The Serene Mama’s First Mother’s Day
My first Mother’s Day with my baby in my arms is just around the corner and, I’ll be honest with you – I really deserve it. So does my Mom. So does every Mom I know. So does your Mom (probably). Because this whole motherhood thing is hard. Harder than it looks, harder than it sounds, and harder than anyone can prepare you for. It’s messy. It’s intense. It’s often overwhelming. It’s also the most incredible thing that has ever happened to me and my greatest source of joy. Oh, and there is so much laundry. So much. I cannot stress enough the amount of laundry involved.
In The Beginning
My beautiful son was born early December 2020 and it remains the most surreal day of my life. We had a whole birth plan and followed exactly none of it. I am not sure why I thought bringing my own robe to the hospital and labouring in the bathtub was going to make or break the whole experience. Instead what ended up being important was a) applesauce, b) my TENS machine (aka my lifeline through the first 18 hours), c) my support people, and d) an epidural, although not in that order.
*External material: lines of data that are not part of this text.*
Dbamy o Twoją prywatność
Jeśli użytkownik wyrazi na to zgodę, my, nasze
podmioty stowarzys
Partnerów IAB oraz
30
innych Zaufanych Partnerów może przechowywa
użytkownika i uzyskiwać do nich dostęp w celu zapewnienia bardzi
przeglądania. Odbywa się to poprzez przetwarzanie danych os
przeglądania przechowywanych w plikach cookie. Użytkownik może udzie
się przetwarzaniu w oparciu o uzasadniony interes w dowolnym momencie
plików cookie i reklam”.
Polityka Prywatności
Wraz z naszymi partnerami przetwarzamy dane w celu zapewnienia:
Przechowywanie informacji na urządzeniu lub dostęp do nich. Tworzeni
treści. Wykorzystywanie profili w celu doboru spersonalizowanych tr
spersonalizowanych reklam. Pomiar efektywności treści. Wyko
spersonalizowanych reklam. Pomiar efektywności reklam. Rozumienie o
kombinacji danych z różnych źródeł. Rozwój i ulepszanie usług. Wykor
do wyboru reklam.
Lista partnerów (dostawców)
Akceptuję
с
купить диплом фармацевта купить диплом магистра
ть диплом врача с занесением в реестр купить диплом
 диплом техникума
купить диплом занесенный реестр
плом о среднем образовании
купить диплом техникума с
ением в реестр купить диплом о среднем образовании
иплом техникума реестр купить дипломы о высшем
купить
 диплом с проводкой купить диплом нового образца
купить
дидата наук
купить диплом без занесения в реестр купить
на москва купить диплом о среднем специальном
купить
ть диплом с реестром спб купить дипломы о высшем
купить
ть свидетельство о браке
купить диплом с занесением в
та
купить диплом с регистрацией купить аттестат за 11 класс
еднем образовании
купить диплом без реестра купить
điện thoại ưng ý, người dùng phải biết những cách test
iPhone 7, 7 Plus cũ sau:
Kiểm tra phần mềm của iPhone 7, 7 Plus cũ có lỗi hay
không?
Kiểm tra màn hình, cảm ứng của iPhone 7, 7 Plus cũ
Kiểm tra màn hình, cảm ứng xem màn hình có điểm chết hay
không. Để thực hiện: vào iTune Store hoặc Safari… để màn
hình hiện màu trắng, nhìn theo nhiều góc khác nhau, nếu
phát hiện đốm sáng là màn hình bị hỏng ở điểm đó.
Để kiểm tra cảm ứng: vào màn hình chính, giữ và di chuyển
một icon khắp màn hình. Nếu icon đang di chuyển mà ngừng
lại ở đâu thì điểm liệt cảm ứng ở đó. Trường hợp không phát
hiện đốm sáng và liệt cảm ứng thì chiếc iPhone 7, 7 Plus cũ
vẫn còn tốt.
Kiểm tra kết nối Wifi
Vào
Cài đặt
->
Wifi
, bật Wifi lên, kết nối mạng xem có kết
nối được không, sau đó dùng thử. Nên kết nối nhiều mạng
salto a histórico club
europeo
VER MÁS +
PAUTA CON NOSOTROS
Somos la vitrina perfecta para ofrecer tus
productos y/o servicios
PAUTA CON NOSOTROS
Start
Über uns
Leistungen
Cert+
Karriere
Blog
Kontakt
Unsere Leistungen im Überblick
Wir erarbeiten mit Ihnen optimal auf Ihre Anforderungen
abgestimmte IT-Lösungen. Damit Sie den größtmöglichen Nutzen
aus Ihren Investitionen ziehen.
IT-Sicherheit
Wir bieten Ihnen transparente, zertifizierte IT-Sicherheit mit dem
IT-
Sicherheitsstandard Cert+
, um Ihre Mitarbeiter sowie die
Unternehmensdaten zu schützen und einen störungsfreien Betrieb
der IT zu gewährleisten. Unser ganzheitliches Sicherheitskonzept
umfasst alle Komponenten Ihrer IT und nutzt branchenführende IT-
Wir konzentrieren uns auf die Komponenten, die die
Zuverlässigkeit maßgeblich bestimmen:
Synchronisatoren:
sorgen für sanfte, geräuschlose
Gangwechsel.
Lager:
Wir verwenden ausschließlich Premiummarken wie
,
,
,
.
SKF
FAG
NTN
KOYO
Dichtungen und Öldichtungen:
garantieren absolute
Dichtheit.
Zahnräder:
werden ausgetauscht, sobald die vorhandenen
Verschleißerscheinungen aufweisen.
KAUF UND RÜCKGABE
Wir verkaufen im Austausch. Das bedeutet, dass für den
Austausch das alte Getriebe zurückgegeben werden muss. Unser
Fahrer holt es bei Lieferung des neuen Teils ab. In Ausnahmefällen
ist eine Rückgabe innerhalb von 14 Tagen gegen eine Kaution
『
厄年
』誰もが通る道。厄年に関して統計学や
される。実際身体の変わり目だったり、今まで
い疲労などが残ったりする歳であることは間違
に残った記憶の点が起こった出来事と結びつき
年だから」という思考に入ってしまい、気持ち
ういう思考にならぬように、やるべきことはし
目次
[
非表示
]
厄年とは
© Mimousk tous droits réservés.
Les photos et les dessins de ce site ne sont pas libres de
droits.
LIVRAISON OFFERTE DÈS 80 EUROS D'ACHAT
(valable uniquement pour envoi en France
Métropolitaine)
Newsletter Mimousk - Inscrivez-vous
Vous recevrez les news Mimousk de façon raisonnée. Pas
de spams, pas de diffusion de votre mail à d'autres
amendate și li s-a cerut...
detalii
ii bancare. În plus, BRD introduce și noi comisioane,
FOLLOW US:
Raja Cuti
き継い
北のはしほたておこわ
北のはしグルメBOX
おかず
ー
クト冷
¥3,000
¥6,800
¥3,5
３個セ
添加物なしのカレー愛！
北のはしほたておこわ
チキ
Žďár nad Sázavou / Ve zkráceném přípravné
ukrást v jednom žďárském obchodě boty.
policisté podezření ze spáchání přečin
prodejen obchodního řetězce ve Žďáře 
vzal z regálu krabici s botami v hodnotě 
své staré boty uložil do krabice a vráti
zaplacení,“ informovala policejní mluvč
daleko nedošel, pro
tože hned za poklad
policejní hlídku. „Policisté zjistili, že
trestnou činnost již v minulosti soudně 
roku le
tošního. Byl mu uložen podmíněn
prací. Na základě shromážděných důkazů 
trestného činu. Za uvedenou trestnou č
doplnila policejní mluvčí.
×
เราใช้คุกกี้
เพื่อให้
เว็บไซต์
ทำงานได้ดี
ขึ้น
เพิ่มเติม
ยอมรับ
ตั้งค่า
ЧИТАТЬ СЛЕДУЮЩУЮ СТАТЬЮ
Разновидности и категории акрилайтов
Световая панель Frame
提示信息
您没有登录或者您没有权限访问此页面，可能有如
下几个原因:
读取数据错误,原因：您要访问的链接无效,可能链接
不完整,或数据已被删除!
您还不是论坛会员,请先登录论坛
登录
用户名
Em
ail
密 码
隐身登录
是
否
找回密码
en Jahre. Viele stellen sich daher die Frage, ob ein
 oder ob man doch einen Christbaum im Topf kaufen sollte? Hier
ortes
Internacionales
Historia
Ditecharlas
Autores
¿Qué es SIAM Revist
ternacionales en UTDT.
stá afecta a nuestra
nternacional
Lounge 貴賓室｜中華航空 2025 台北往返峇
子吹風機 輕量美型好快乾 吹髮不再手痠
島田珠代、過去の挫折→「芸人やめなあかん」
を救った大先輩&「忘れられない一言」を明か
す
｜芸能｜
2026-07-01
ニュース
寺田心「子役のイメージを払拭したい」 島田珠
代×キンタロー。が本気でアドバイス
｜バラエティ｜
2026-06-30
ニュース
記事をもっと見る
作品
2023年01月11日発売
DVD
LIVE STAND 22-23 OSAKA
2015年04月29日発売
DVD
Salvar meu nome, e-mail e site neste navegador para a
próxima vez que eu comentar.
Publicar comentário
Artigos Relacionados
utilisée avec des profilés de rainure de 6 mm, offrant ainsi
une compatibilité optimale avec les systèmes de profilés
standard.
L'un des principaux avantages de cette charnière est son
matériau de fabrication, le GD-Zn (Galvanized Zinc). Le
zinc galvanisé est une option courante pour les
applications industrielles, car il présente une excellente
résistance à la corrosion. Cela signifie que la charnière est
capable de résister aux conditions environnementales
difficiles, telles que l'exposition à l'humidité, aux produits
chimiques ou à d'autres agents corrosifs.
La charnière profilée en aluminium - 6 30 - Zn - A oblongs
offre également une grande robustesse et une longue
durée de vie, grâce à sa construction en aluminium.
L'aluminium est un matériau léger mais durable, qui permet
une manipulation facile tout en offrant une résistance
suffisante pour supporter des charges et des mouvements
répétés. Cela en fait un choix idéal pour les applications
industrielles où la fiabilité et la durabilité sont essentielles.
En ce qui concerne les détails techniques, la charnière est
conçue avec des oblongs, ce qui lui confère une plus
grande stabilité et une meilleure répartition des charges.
As soon as the epidural kicked in (like actual magic) my body let me dilate and it was an incredibly calm, efficient and quick birth. I carefully listened to the midwife telling me when to push, got to feel my son’s head emerge and watched as my husband caught him. And then my son was placed on my chest and nothing else would ever matter as much again.
The Greatest Gift
There is no way to prepare for the love. It is unlike anything I’ve ever felt, and in an unimaginable quantity. I didn’t know my heart had the capacity to love that hard, and I’m one of those people who is all or nothing when it comes to life so I thought I was ready. As I watch him grow and learn about the world around him, my heart keeps growing. I keep trying to come to terms with how much I love this tiny human and I just can’t. It is the greatest gift of parenthood – to find out how much you can love and become used to your heart existing outside of your body. For a control freak like me, motherhood is also the ultimate letting go. You can’t make a baby eat, poop, or sleep, and yet you desperately need them to do all three, every day, and with great frequency.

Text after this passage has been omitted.